• _ACTIVITY_: Nothing but an exact copy is wanted: the line with "riesgo de obesidad descendiente se evaluó" and each line after it in the data below, last line included.
━━━━━━━━
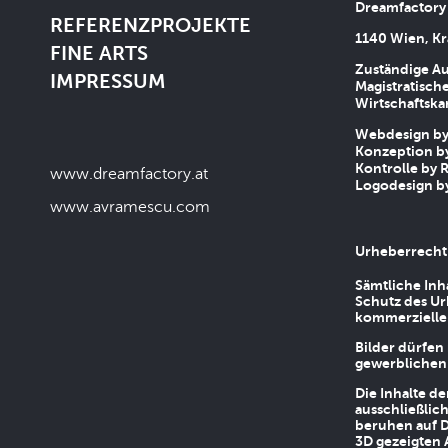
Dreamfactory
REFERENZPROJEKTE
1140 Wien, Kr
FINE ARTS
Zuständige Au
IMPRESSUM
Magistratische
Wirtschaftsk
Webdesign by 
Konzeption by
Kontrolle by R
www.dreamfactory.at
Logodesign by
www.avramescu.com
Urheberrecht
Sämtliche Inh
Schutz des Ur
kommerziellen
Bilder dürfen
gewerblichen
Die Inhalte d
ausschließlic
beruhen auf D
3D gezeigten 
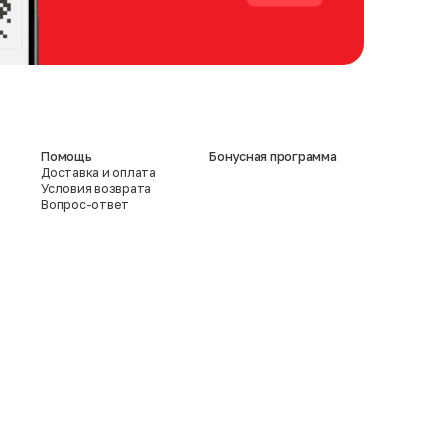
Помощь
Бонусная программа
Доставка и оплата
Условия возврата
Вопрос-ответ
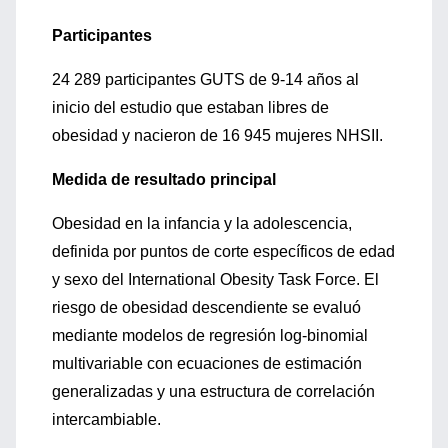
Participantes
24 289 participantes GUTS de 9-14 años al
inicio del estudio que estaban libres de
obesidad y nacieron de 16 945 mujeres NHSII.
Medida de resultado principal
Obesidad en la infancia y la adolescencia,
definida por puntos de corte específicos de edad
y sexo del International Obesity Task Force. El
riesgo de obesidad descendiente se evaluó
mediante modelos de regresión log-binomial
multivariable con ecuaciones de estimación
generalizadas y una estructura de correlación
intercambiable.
━━━━━━━━
• _TASK RESULT_:
riesgo de obesidad descendiente se evaluó
mediante modelos de regresión log-binomial
multivariable con ecuaciones de estimación
generalizadas y una estructura de correlación
intercambiable.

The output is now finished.